Oui, certains organismes viennent renforcer les droits CPF des dirigeants. L’AGEFICE a par exemple signé une convention avec la Caisse des Dépôts pour abonder automatiquement le CPF de ses ressortissants sur des formations éligibles : si la formation choisie entre dans ce cadre, le prix s’ajuste directement dans l’espace personnel du bénéficiaire, sans démarche supplémentaire à effectuer.

Un dirigeant peut-il aussi bénéficier d’un crédit d’impôt formation ?

Oui, sous certaines conditions. Un chef d’entreprise qui suit une formation, notamment dans un domaine proche de son activité, peut bénéficier d’un crédit d’impôt formation calculé sur la base de 10,25 € par heure de formation suivie, dans la limite de 40 heures par an. Ce dispositif reste toutefois inaccessible aux micro-entrepreneurs.

Questions fréquentes

Les auto-entrepreneurs ont-ils droit au CPF ?
Oui, à condition d’être à jour de leur Contribution à la Formation Professionnelle (CFP), qu’ils versent contrairement aux salariés dont la contribution est prélevée automatiquement.

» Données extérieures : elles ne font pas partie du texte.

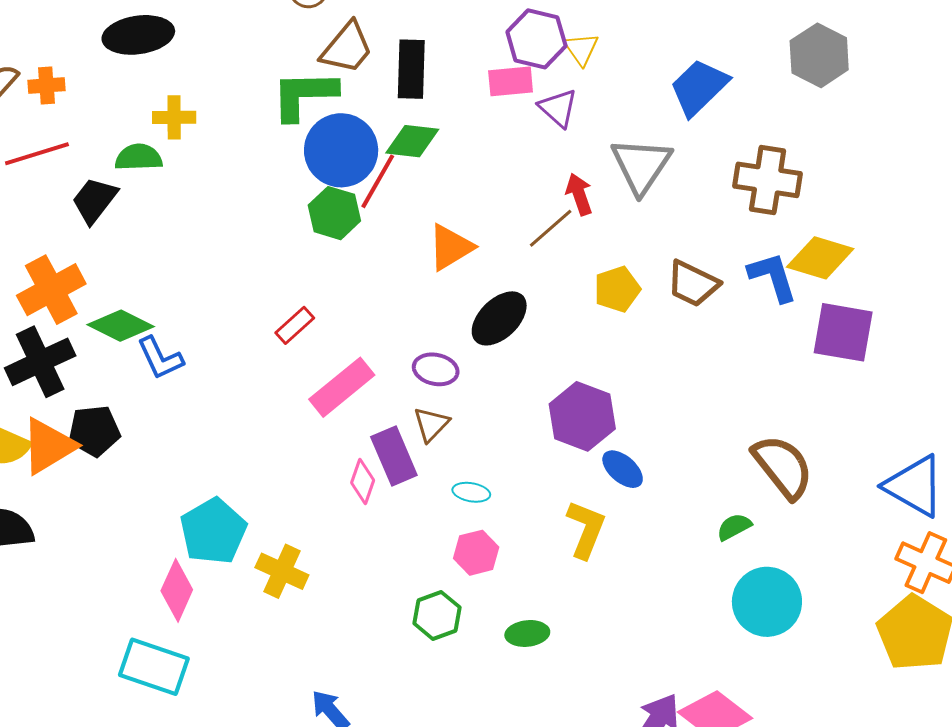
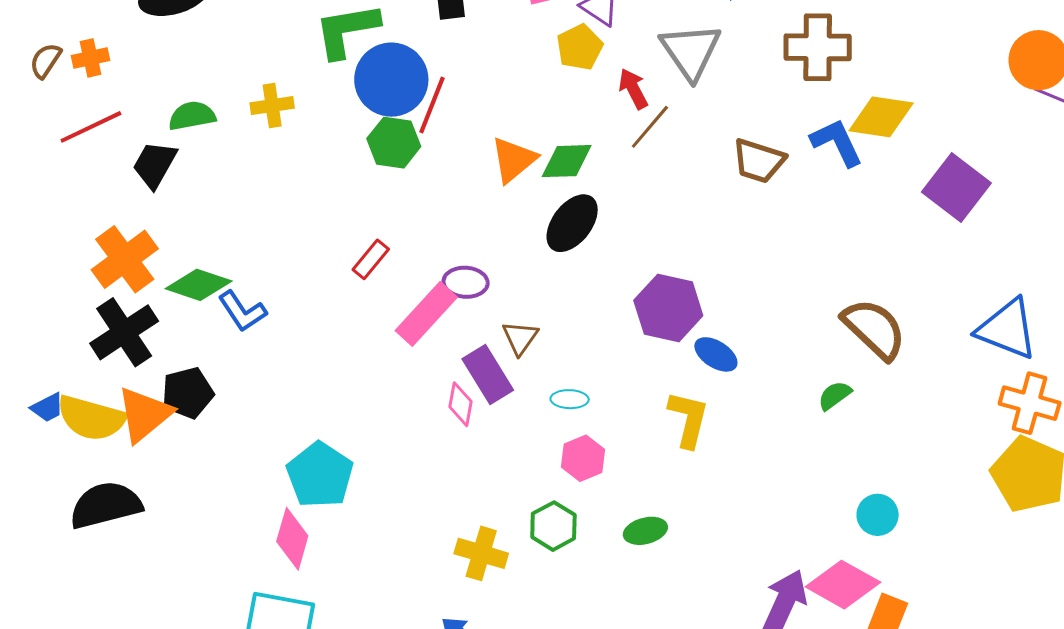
yellow cross: (174, 117) -> (272, 106), moved
green diamond: (412, 141) -> (567, 161), moved
brown line: (551, 228) -> (650, 127), moved
yellow pentagon: (617, 289) -> (580, 47), moved
purple square: (843, 332) -> (956, 188), moved, turned 36
purple ellipse: (436, 369) -> (466, 282), moved
yellow cross: (282, 571) -> (481, 553), moved
cyan circle: (767, 602) -> (878, 515), moved, size x0.6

Perd-on ses droits CPF en changeant de statut ?
Non, le CPF est définitivement acquis et suit la personne tout au long de son parcours professionnel, qu’elle change de statut, de secteur ou d’activité.

Peut-on récupérer l’argent d’un CPF non utilisé sur son compte bancaire ?
Non, il n’est pas possible de convertir ses droits CPF en argent disponible sur un compte bancaire. Les droits non utilisés restent simplement crédités pour de futures formations.

En résumé, un dirigeant dispose d’un accès à la formation continue comparable à celui d’un salarié, à condition d’identifier le bon dispositif selon son statut : CPF pour tous, complété selon les cas par l’AGEFICE, le FAFCEA ou d’autres fonds spécifiques, sans oublier les abondements et le crédit d’impôt qui peuvent alléger le reste à charge.